Collection entries:
##########

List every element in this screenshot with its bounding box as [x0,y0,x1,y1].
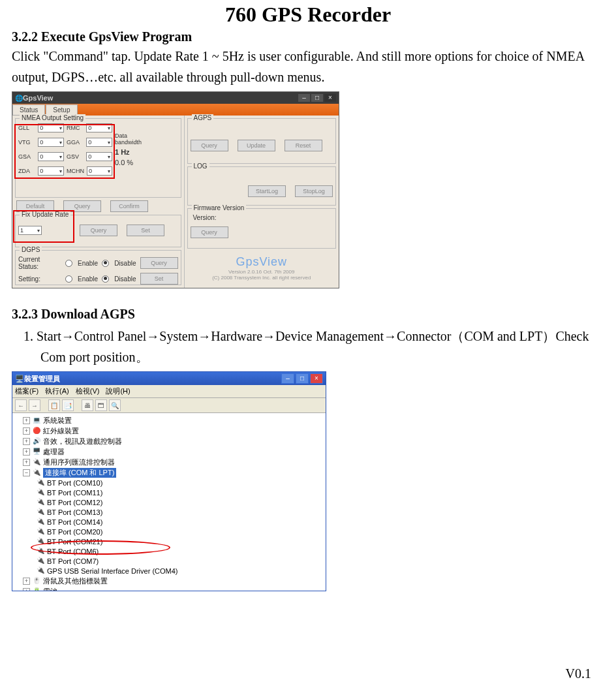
tree-node[interactable]: +🔌通用序列匯流排控制器 [16,457,322,467]
tree-node-com-lpt[interactable]: −🔌連接埠 (COM 和 LPT) [16,468,322,478]
data-bandwidth-hz: 1 Hz [115,148,154,156]
devmgr-close-button[interactable]: × [310,373,323,384]
nmea-panel: NMEA Output Setting GLL0 RMC0 Data bandw… [15,118,181,198]
fix-rate-query-button[interactable]: Query [80,225,117,236]
expand-icon[interactable]: + [23,578,30,585]
tree-node-port[interactable]: 🔌BT Port (COM13) [16,508,322,517]
section-323-heading: 3.2.3 Download AGPS [12,307,604,322]
toolbar-back-icon[interactable]: ← [15,399,27,411]
dgps-setting-disable-radio[interactable] [102,275,109,283]
device-icon: 💻 [32,416,41,426]
app-icon: 🌐 [15,95,23,102]
agps-query-button[interactable]: Query [191,140,228,151]
dgps-query-button[interactable]: Query [140,257,178,269]
devmgr-max-button[interactable]: □ [296,373,309,384]
dgps-current-disable-radio[interactable] [102,260,109,267]
dgps-setting-enable-radio[interactable] [65,275,72,283]
firmware-panel: Firmware Version Version: Query [187,208,337,249]
tree-node-port[interactable]: 🔌BT Port (COM10) [16,478,322,488]
dgps-panel: DGPS Current Status: Enable Disable Quer… [15,250,181,285]
menu-view[interactable]: 檢視(V) [76,386,100,396]
port-icon: 🔌 [36,478,45,488]
tree-node-label: BT Port (COM12) [47,499,102,506]
dgps-setting-enable-label: Enable [78,275,98,283]
expand-icon[interactable]: + [23,438,30,445]
startlog-button[interactable]: StartLog [248,185,286,197]
agps-reset-button[interactable]: Reset [285,140,322,151]
tree-node[interactable]: +💻系統裝置 [16,416,322,426]
toolbar-fwd-icon[interactable]: → [29,399,40,411]
data-bandwidth-pct: 0.0 % [115,159,154,166]
collapse-icon[interactable]: − [23,469,30,476]
port-icon: 🔌 [36,557,45,566]
device-icon: 🔌 [32,458,41,467]
tree-node[interactable]: +🖱️滑鼠及其他指標裝置 [16,576,322,586]
nmea-confirm-button[interactable]: Confirm [110,200,148,212]
version-label: V0.1 [566,666,591,681]
expand-icon[interactable]: + [23,588,30,591]
expand-icon[interactable]: + [23,459,30,466]
tree-node-port[interactable]: 🔌BT Port (COM12) [16,498,322,507]
tree-node-label: GPS USB Serial Interface Driver (COM4) [47,567,178,575]
tree-node-label: 處理器 [43,447,65,457]
dgps-set-button[interactable]: Set [140,273,178,285]
maximize-button[interactable]: □ [311,94,323,102]
tree-node-label: BT Port (COM7) [47,557,99,565]
gpsview-brand-version: Version 2.0.16 Oct. 7th 2009 [189,269,335,275]
devmgr-menubar: 檔案(F) 執行(A) 檢視(V) 說明(H) [12,385,326,398]
tree-node-port[interactable]: 🔌BT Port (COM14) [16,518,322,527]
tree-node-label: BT Port (COM13) [47,508,102,516]
port-icon: 🔌 [36,527,45,536]
tree-node-label: 滑鼠及其他指標裝置 [43,576,108,586]
highlight-nmea [14,124,115,179]
dgps-current-disable-label: Disable [114,260,136,267]
dgps-current-enable-label: Enable [78,260,98,267]
tree-node[interactable]: +🔊音效，視訊及遊戲控制器 [16,437,322,446]
dgps-current-enable-radio[interactable] [65,260,72,267]
expand-icon[interactable]: + [23,427,30,435]
dgps-title: DGPS [20,246,42,253]
agps-panel: AGPS Query Update Reset [187,118,337,164]
toolbar-scan-icon[interactable]: 🔍 [109,399,121,411]
toolbar-help-icon[interactable]: 📑 [62,399,74,411]
stoplog-button[interactable]: StopLog [295,185,333,197]
port-icon: 🔌 [36,498,45,507]
device-manager-screenshot: 🖥️ 裝置管理員 – □ × 檔案(F) 執行(A) 檢視(V) 說明(H) ←… [12,371,326,591]
fix-rate-panel: Fix Update Rate 1 Query Set [15,215,181,247]
tree-node-label: 音效，視訊及遊戲控制器 [43,437,122,446]
devmgr-min-button[interactable]: – [281,373,294,384]
tree-node-label: BT Port (COM11) [47,489,102,497]
tree-node-port[interactable]: 🔌GPS USB Serial Interface Driver (COM4) [16,566,322,576]
tree-node-label: BT Port (COM14) [47,518,102,526]
tree-node-port[interactable]: 🔌BT Port (COM20) [16,527,322,536]
devmgr-icon: 🖥️ [15,375,24,383]
toolbar-refresh-icon[interactable]: 🗔 [95,399,107,411]
tree-node[interactable]: +🔋電池 [16,587,322,591]
tree-node-label: 連接埠 (COM 和 LPT) [43,468,116,478]
tree-node-port[interactable]: 🔌BT Port (COM11) [16,488,322,497]
minimize-button[interactable]: – [298,94,310,102]
tree-node[interactable]: +🖥️處理器 [16,447,322,457]
firmware-query-button[interactable]: Query [191,226,228,238]
port-icon: 🔌 [36,488,45,497]
toolbar-props-icon[interactable]: 📋 [48,399,60,411]
toolbar-print-icon[interactable]: 🖶 [82,399,93,411]
agps-update-button[interactable]: Update [238,140,275,151]
port-icon: 🔌 [36,518,45,527]
tree-node[interactable]: +🔴紅外線裝置 [16,426,322,436]
tree-node-label: BT Port (COM20) [47,528,102,536]
tree-node-label: 系統裝置 [43,416,72,426]
device-icon: 🔊 [32,437,41,446]
menu-file[interactable]: 檔案(F) [15,386,38,396]
fix-rate-set-button[interactable]: Set [127,225,164,236]
expand-icon[interactable]: + [23,448,30,456]
menu-help[interactable]: 說明(H) [106,386,130,396]
tree-node-port[interactable]: 🔌BT Port (COM7) [16,557,322,566]
devmgr-tree: +💻系統裝置+🔴紅外線裝置+🔊音效，視訊及遊戲控制器+🖥️處理器+🔌通用序列匯流… [12,413,326,591]
expand-icon[interactable]: + [23,417,30,424]
gpsview-screenshot: 🌐 GpsView – □ × Status Setup NMEA Output… [12,91,339,288]
port-icon: 🔌 [36,566,45,576]
doc-title: 760 GPS Recorder [12,3,604,27]
menu-action[interactable]: 執行(A) [45,386,69,396]
close-button[interactable]: × [324,94,336,102]
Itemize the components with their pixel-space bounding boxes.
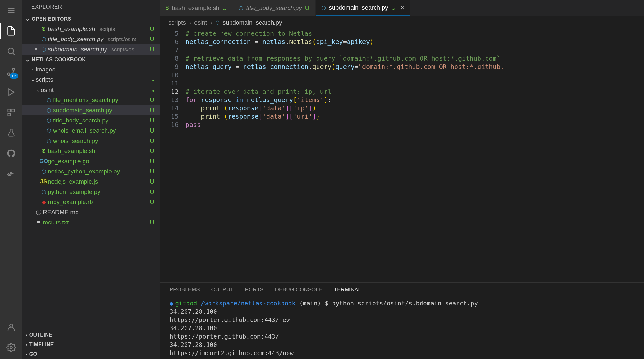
chevron-down-icon: ⌄ (26, 56, 30, 62)
python-icon: ⬡ (45, 128, 53, 134)
file-icon: ⬡ (40, 36, 48, 43)
tree-item[interactable]: ⬡file_mentions_search.pyU (22, 95, 160, 105)
editor-tab[interactable]: $bash_example.shU (160, 0, 233, 16)
python-icon: ⬡ (45, 117, 53, 124)
timeline-header[interactable]: › TIMELINE (22, 340, 160, 349)
svg-rect-9 (12, 109, 14, 112)
file-icon: ⓘ (34, 209, 43, 216)
sidebar: EXPLORER ··· ⌄ OPEN EDITORS $bash_exampl… (22, 0, 160, 359)
svg-point-12 (10, 324, 13, 327)
tree-item[interactable]: ⌄scripts (22, 75, 160, 85)
git-status: U (149, 117, 154, 124)
panel-tab[interactable]: PROBLEMS (170, 287, 200, 295)
settings-icon[interactable] (5, 342, 17, 353)
file-icon: ◆ (40, 199, 48, 206)
go-header[interactable]: › GO (22, 349, 160, 359)
open-editor-item[interactable]: ×⬡subdomain_search.py scripts/os...U (22, 44, 160, 55)
git-status: U (149, 199, 154, 206)
open-editor-item[interactable]: $bash_example.sh scriptsU (22, 24, 160, 34)
tree-item[interactable]: ⬡whois_search.pyU (22, 136, 160, 146)
python-icon: ⬡ (45, 138, 53, 144)
open-editors-header[interactable]: ⌄ OPEN EDITORS (22, 14, 160, 24)
svg-point-3 (8, 48, 14, 54)
close-icon[interactable]: × (401, 4, 404, 11)
open-editor-item[interactable]: ⬡title_body_search.py scripts/osintU (22, 34, 160, 44)
git-status: U (149, 137, 154, 144)
git-status: U (149, 188, 154, 195)
editor-tab[interactable]: ⬡title_body_search.pyU (233, 0, 316, 16)
git-status: U (149, 26, 154, 33)
github-icon[interactable] (5, 148, 17, 159)
extensions-icon[interactable] (5, 107, 17, 118)
tree-item[interactable]: ≡results.txtU (22, 217, 160, 228)
bottom-panel: PROBLEMSOUTPUTPORTSDEBUG CONSOLETERMINAL… (160, 282, 644, 359)
svg-point-5 (12, 68, 15, 71)
tree-item[interactable]: ⌄osint (22, 85, 160, 95)
git-status: U (149, 168, 154, 175)
terminal[interactable]: ●gitpod /workspace/netlas-cookbook (main… (160, 298, 644, 359)
chevron-down-icon: ⌄ (30, 77, 36, 83)
chevron-right-icon: › (210, 19, 212, 26)
testing-icon[interactable] (5, 127, 17, 139)
git-status: U (149, 219, 154, 226)
tree-item[interactable]: GOgo_example.goU (22, 156, 160, 166)
tree-item[interactable]: ⓘREADME.md (22, 207, 160, 217)
panel-tab[interactable]: DEBUG CONSOLE (275, 287, 322, 295)
git-status: U (149, 148, 154, 155)
python-icon: ⬡ (45, 97, 53, 104)
file-icon: ⬡ (239, 5, 243, 11)
menu-icon[interactable] (5, 5, 17, 16)
panel-tab[interactable]: TERMINAL (334, 287, 361, 295)
chevron-right-icon: › (26, 342, 27, 348)
source-control-badge: 12 (10, 73, 18, 79)
git-status: U (149, 158, 154, 165)
panel-tabs: PROBLEMSOUTPUTPORTSDEBUG CONSOLETERMINAL (160, 283, 644, 298)
tree-item[interactable]: ⬡whois_email_search.pyU (22, 126, 160, 136)
tree-item[interactable]: ⬡subdomain_search.pyU (22, 105, 160, 115)
editor-tabs: $bash_example.shU⬡title_body_search.pyU⬡… (160, 0, 644, 16)
panel-tab[interactable]: OUTPUT (211, 287, 233, 295)
run-debug-icon[interactable] (5, 86, 17, 98)
breadcrumbs[interactable]: scripts › osint › ⬡ subdomain_search.py (160, 16, 644, 29)
git-status: U (391, 4, 396, 11)
file-icon: $ (166, 5, 169, 11)
chevron-right-icon: › (189, 19, 191, 26)
git-status: U (149, 36, 154, 43)
tree-item[interactable]: ◆ruby_example.rbU (22, 197, 160, 207)
tree-item[interactable]: ⬡python_example.pyU (22, 187, 160, 197)
git-status: U (149, 178, 154, 185)
close-icon[interactable]: × (33, 46, 40, 53)
git-status: U (149, 107, 154, 114)
accounts-icon[interactable] (5, 321, 17, 333)
editor-area: $bash_example.shU⬡title_body_search.pyU⬡… (160, 0, 644, 359)
file-icon: JS (40, 178, 48, 185)
tree-item[interactable]: JSnodejs_example.jsU (22, 177, 160, 187)
python-icon: ⬡ (45, 107, 53, 114)
file-icon: ⬡ (40, 189, 48, 195)
panel-tab[interactable]: PORTS (245, 287, 263, 295)
git-status: U (305, 4, 310, 11)
tree-item[interactable]: ›images (22, 64, 160, 75)
chevron-right-icon: › (26, 351, 27, 357)
outline-header[interactable]: › OUTLINE (22, 330, 160, 340)
git-status: U (223, 4, 227, 11)
tree-item[interactable]: ⬡title_body_search.pyU (22, 115, 160, 126)
docker-icon[interactable] (5, 168, 17, 180)
svg-point-13 (10, 346, 12, 349)
sidebar-title: EXPLORER (31, 4, 62, 10)
code-editor[interactable]: 5678910111213141516 # create new connect… (160, 29, 644, 282)
source-control-icon[interactable]: 12 (5, 66, 17, 77)
file-icon: GO (40, 158, 48, 165)
tree-item[interactable]: ⬡netlas_python_example.pyU (22, 166, 160, 177)
project-header[interactable]: ⌄ NETLAS-COOKBOOK (22, 55, 160, 64)
chevron-right-icon: › (30, 67, 36, 72)
search-icon[interactable] (5, 46, 17, 57)
explorer-icon[interactable] (5, 25, 17, 37)
modified-dot (149, 76, 154, 83)
file-icon: ⬡ (40, 168, 48, 175)
editor-tab[interactable]: ⬡subdomain_search.pyU× (316, 0, 410, 16)
more-icon[interactable]: ··· (147, 4, 154, 10)
tree-item[interactable]: $bash_example.shU (22, 146, 160, 156)
chevron-right-icon: › (26, 332, 27, 338)
svg-line-4 (13, 53, 14, 55)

##########

:: Work request ::
Isolate the lines above that contain the word "Driver" and copy them.

:: Task solution ::
tree-node-label: GPS USB Serial Interface Driver (COM4) [47,567,178,575]
tree-node-port[interactable]: 🔌GPS USB Serial Interface Driver (COM4) [16,566,322,576]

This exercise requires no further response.